Bad Robots: Algorithms Used by Chinese Food Delivery Apps Create Danger for Drivers and Others

Bad Robot Outcome:
Two of China’s most popular food delivery services came under fire after the wide scale publicization of the perils to their workers, as well as other pedestrians and drivers, resulting from the companies’ usage of overly demanding algorithms that created dangerously unreasonable time constraints and penalized those who were unable to keep up with the outrageous demands.

The Story

Online food ordering in China is a massive industry. A staggering 395 million individuals had ordered food online as of March 2020. This number represents about 45% of Chinese internet users.

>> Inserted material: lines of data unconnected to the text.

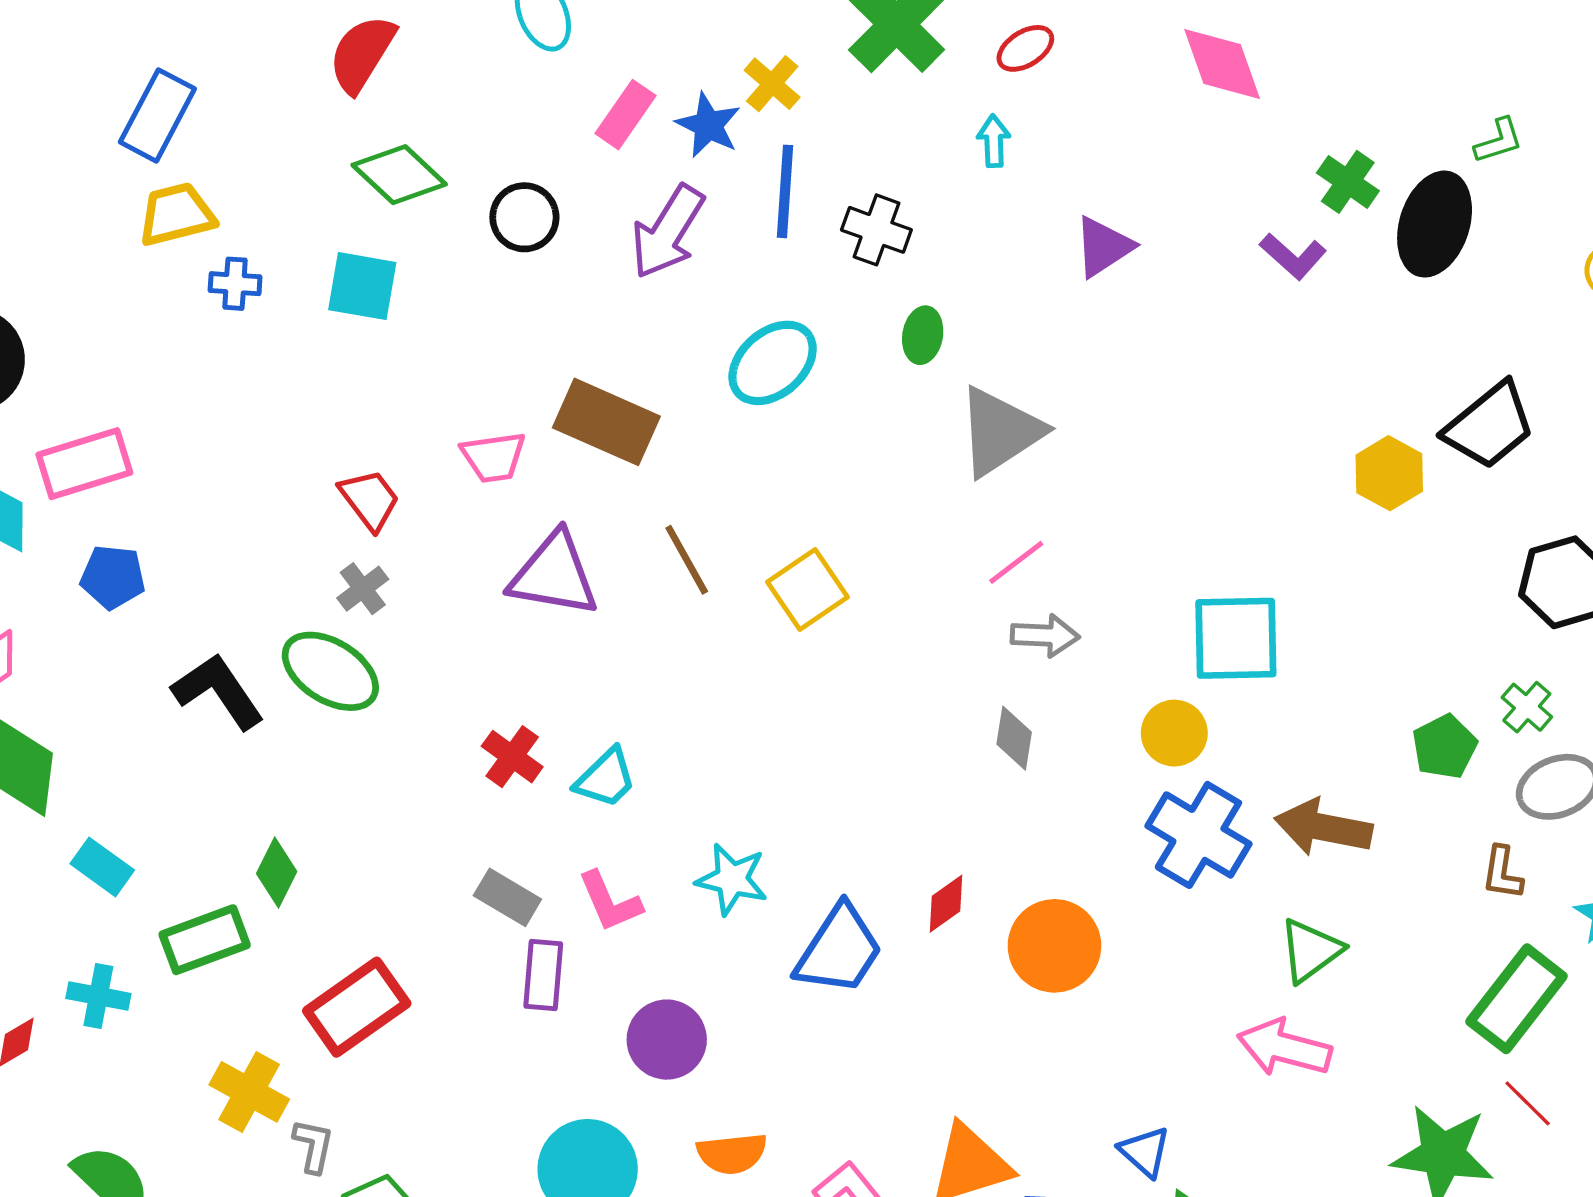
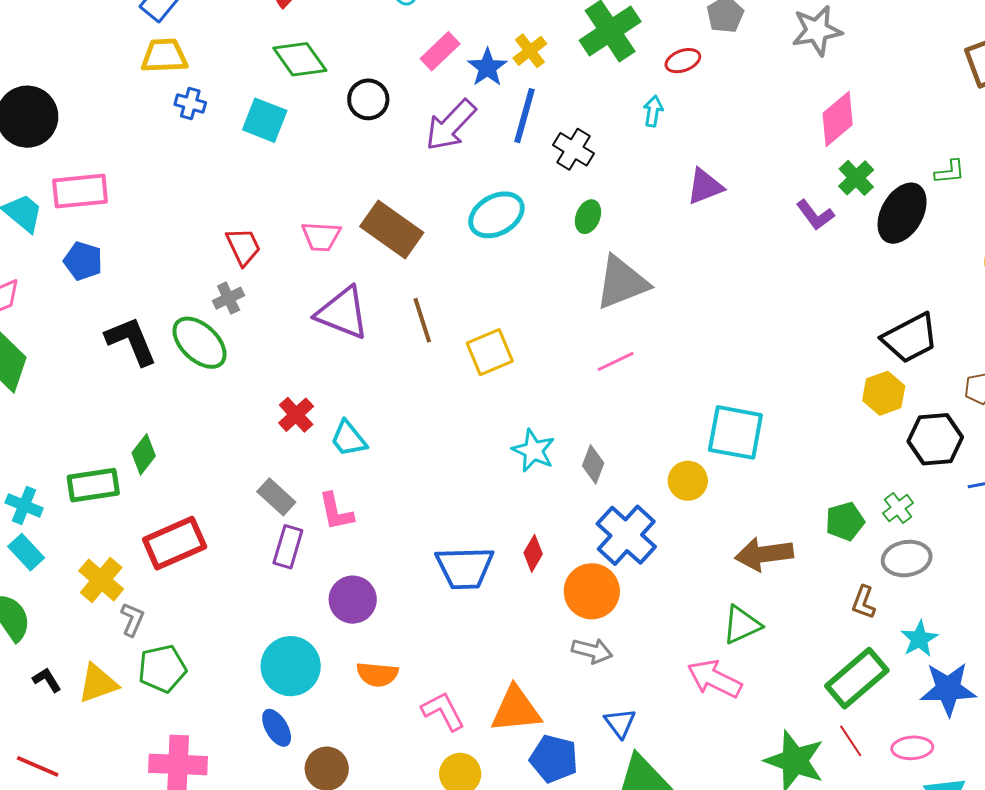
pink diamond: (1222, 64) -> (838, 119), moved, turned 58
yellow hexagon: (1389, 473) -> (884, 393), moved
gray arrow: (1045, 636) -> (592, 651), moved
cyan trapezoid: (606, 778) -> (348, 439), turned 84
brown arrow: (1323, 827) -> (764, 554), turned -30
blue cross: (1198, 835) -> (626, 535), moved
cyan rectangle: (102, 867) -> (26, 552), moved
cyan star: (732, 879) -> (533, 451), moved
red diamond: (946, 904) -> (533, 553), turned -36
blue trapezoid: (839, 950) -> (465, 568), turned 44

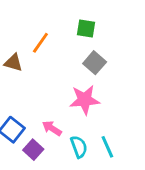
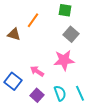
pink arrow: (52, 128) -> (37, 71), moved
purple square: (33, 150) -> (37, 95), moved

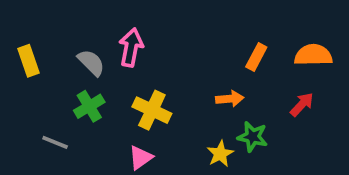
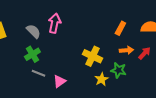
orange arrow: (230, 99) -> (126, 50), moved
yellow cross: (152, 110) -> (92, 56), moved
gray line: (55, 142) -> (38, 73), moved

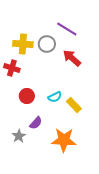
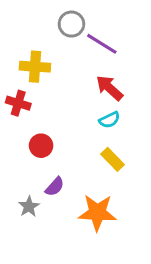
gray circle: (47, 44) -> (71, 24), moved
cyan semicircle: (55, 97) -> (109, 120), moved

By contrast, in the US, that figure sits around 9%. At issue here are the practices of two of the most dominant players in the Chinese food delivery space – Meituan and Ele.me (owned by Alibaba).

To keep up with the insatiable demand of consumers, these tech giants instituted algorithms into their business models that created time limits during which food had to be delivered and then actually penalized drivers for failing to complete deliveries within the allotted windows. Moreover, the algorithms failed to account for “real life” variables such as traffic and weather. In fact, drivers could even be penalized if the customer caused the delay to the order by, for example, not picking up their phone immediately upon arrival.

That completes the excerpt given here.